But that growth has brought a new set of perils: rising income inequality, crippling housing and workforce shortages, an expanding homelessness crisis and climate change. A new generation of city leaders are tackling those challenges and guiding their cities into a globalized century in which their main competitors are no longer just across a state line, but across the world. 

Here are six mayors shaping urban America in six vastly different cities: 

QUINTON LUCAS (D)
Kansas City, Mo.

Sometimes, $1.50 matters. It did to Quinton Lucas, 35, who spent part of his childhood studying in the bathroom of the hotel room where he lived with his single mother and two sisters. From there, he would take the bus to a prestigious private school where he had won a scholarship. 

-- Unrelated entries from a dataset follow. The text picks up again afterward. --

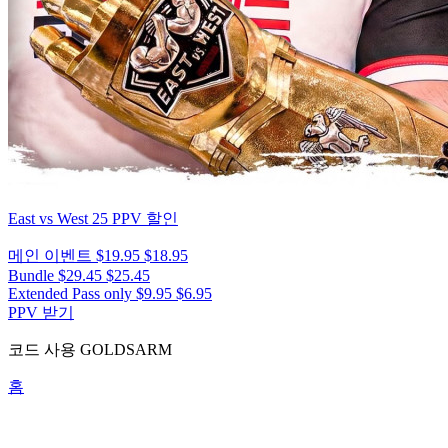
East vs West 25
PPV 할인
메인 이벤트
$19.95
$18.95
Bundle
$29.45
$25.45
Extended Pass only
$9.95
$6.95
PPV 받기
코드 사용
GOLDSARM
홈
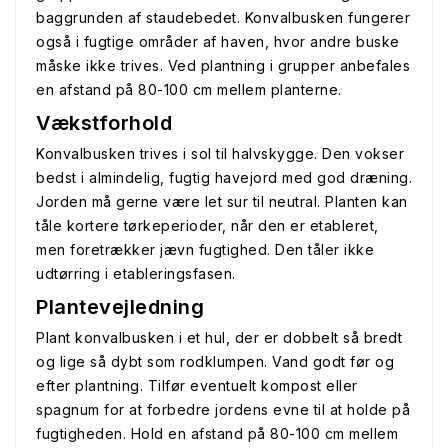
baggrunden af staudebedet. Konvalbusken fungerer
også i fugtige områder af haven, hvor andre buske
måske ikke trives. Ved plantning i grupper anbefales
en afstand på 80-100 cm mellem planterne.
Vækstforhold
Konvalbusken trives i sol til halvskygge. Den vokser
bedst i almindelig, fugtig havejord med god dræning.
Jorden må gerne være let sur til neutral. Planten kan
tåle kortere tørkeperioder, når den er etableret,
men foretrækker jævn fugtighed. Den tåler ikke
udtørring i etableringsfasen.
Plantevejledning
Plant konvalbusken i et hul, der er dobbelt så bredt
og lige så dybt som rodklumpen. Vand godt før og
efter plantning. Tilfør eventuelt kompost eller
spagnum for at forbedre jordens evne til at holde på
fugtigheden. Hold en afstand på 80-100 cm mellem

Now, as mayor, he wants to give that $1.50 back to the next generation of low-income students — by making city bus rides free. His math shows it will cost the city about $8 million a year, a tiny fraction of its annual $1.7 billion budget.

“When you live at that kind of level, you know how much difference $1.50 makes. You know how much difference that extra thousand dollars a year can make,” the Democrat said in an interview.  

In an age of flashy tech companies spending billions on new campuses and cutting-edge facilities, Lucas’s initiative is meant to spread the wealth to more of his city’s residents. The City Council is unanimously behind it, and he expects fare machines to be shuttered by June 1. 

“The story of the American city can’t just be about tech. It can’t just be about attracting highly educated college graduates,” he said. “You really create an opportunity to, I think, build more ridership with more interest, and one that is fundamentally more equitable.” 

 

JANE CASTOR (D)
Tampa, Fla.

Students at Young Middle Magnet School in downtown Tampa are learning about water — the water that flows through the city sewers, the water that comes out of their taps and the machines that make sure that water flows where it should.

To Jane Castor, six months into her first term as Tampa’s new mayor, today’s students are tomorrow’s engineers and scientists, the key to developing a workforce that can attract new businesses hungry for well-educated employees. The STEM programs beginning to scale in Tampa and surrounding Hillsborough County are an early investment in Tampa’s next generation.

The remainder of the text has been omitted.